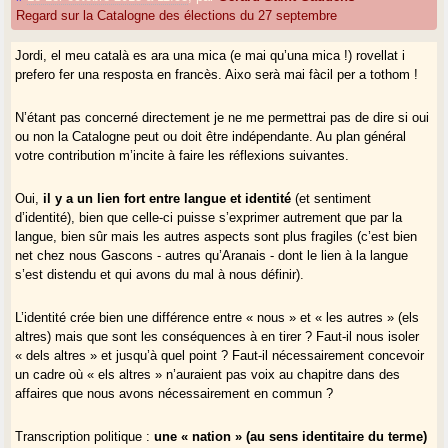
Regard sur la Catalogne des élections du 27 septembre
Jordi, el meu català es ara una mica (e mai qu’una mica !) rovellat i
prefero fer una resposta en francès. Aixo serà mai fàcil per a tothom !
N’étant pas concerné directement je ne me permettrai pas de dire si oui
ou non la Catalogne peut ou doit être indépendante. Au plan général
votre contribution m’incite à faire les réflexions suivantes.
Oui,
il y a un lien fort entre langue et identité
(et sentiment
d’identité), bien que celle-ci puisse s’exprimer autrement que par la
langue, bien sûr mais les autres aspects sont plus fragiles (c’est bien
net chez nous Gascons - autres qu’Aranais - dont le lien à la langue
s’est distendu et qui avons du mal à nous définir).
L’identité crée bien une différence entre « nous » et « les autres » (els
altres) mais que sont les conséquences à en tirer ? Faut-il nous isoler
« dels altres » et jusqu’à quel point ? Faut-il nécessairement concevoir
un cadre où « els altres » n’auraient pas voix au chapitre dans des
affaires que nous avons nécessairement en commun ?
Transcription politique :
une « nation » (au sens identitaire du terme)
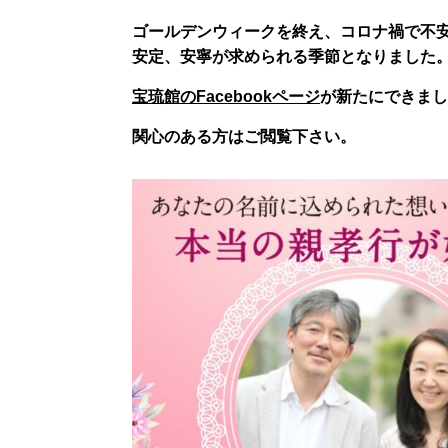
ゴールデンウィークを終え、コロナ禍で不
安定、安寧が求められる季節となりました
宝琉館のFacebookページ
が新たにできまし
関心のある方はご閲覧下さい。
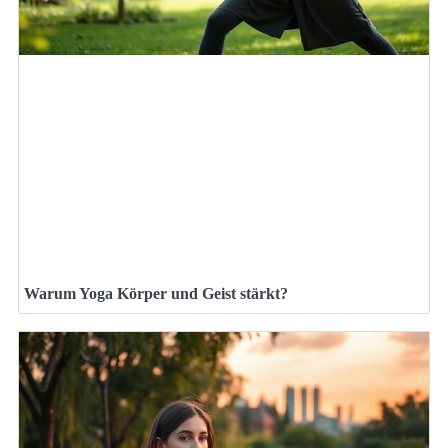
Warum Yoga Körper und Geist stärkt?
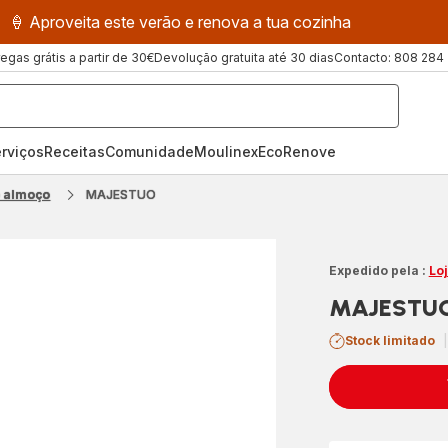
🍦 Aproveita este verão e renova a tua cozinha
regas grátis a partir de 30€
Devolução gratuita até 30 dias
Contacto: 808 284
rviços
Receitas
ComunidadeMoulinex
EcoRenove
o almoço
MAJESTUO
Expedido pela :
Lo
MAJESTU
Stock limitado
|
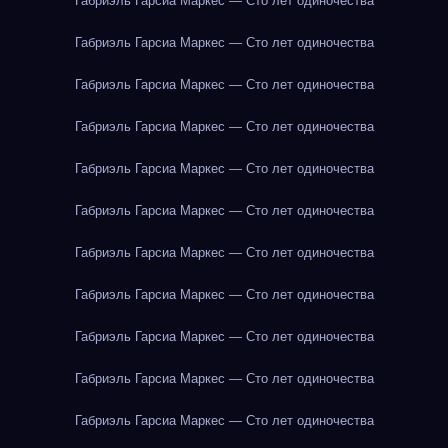
Габриэль Гарсиа Маркес — Сто лет одиночества
Габриэль Гарсиа Маркес — Сто лет одиночества
Габриэль Гарсиа Маркес — Сто лет одиночества
Габриэль Гарсиа Маркес — Сто лет одиночества
Габриэль Гарсиа Маркес — Сто лет одиночества
Габриэль Гарсиа Маркес — Сто лет одиночества
Габриэль Гарсиа Маркес — Сто лет одиночества
Габриэль Гарсиа Маркес — Сто лет одиночества
Габриэль Гарсиа Маркес — Сто лет одиночества
Габриэль Гарсиа Маркес — Сто лет одиночества
Габриэль Гарсиа Маркес — Сто лет одиночества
________________
--- TASK DESCRIPTION ---
Make an exact reproduction of the listing above, without any pictures.

--- ANSWER TO THIS EXERCISE ---
Regard sur la Catalogne des élections du 27 septembre
Jordi, el meu català es ara una mica (e mai qu’una mica !) rovellat i
prefero fer una resposta en francès. Aixo serà mai fàcil per a tothom !
N’étant pas concerné directement je ne me permettrai pas de dire si oui
ou non la Catalogne peut ou doit être indépendante. Au plan général
votre contribution m’incite à faire les réflexions suivantes.
Oui,
il y a un lien fort entre langue et identité
(et sentiment
d’identité), bien que celle-ci puisse s’exprimer autrement que par la
langue, bien sûr mais les autres aspects sont plus fragiles (c’est bien
net chez nous Gascons - autres qu’Aranais - dont le lien à la langue
s’est distendu et qui avons du mal à nous définir).
L’identité crée bien une différence entre « nous » et « les autres » (els
altres) mais que sont les conséquences à en tirer ? Faut-il nous isoler
« dels altres » et jusqu’à quel point ? Faut-il nécessairement concevoir
un cadre où « els altres » n’auraient pas voix au chapitre dans des
affaires que nous avons nécessairement en commun ?
Transcription politique :
une « nation » (au sens identitaire du terme)
ゴールデンウィークを終え、コロナ禍で不
安定、安寧が求められる季節となりました
宝琉館のFacebookページ
が新たにできまし
関心のある方はご閲覧下さい。
Warum Yoga Körper und Geist stärkt?
🍦 Aproveita este verão e renova a tua cozinha
regas grátis a partir de 30€
Devolução gratuita até 30 dias
Contacto: 808 284
rviços
Receitas
ComunidadeMoulinex
EcoRenove
o almoço
MAJESTUO
Expedido pela :
Lo
MAJESTU
Stock limitado
|
Габриэль Гарсиа Маркес — Сто лет одиночества
Габриэль Гарсиа Маркес — Сто лет одиночества
Габриэль Гарсиа Маркес — Сто лет одиночества
Габриэль Гарсиа Маркес — Сто лет одиночества
Габриэль Гарсиа Маркес — Сто лет одиночества
Габриэль Гарсиа Маркес — Сто лет одиночества
Габриэль Гарсиа Маркес — Сто лет одиночества
Габриэль Гарсиа Маркес — Сто лет одиночества
Габриэль Гарсиа Маркес — Сто лет одиночества
Габриэль Гарсиа Маркес — Сто лет одиночества
Габриэль Гарсиа Маркес — Сто лет одиночества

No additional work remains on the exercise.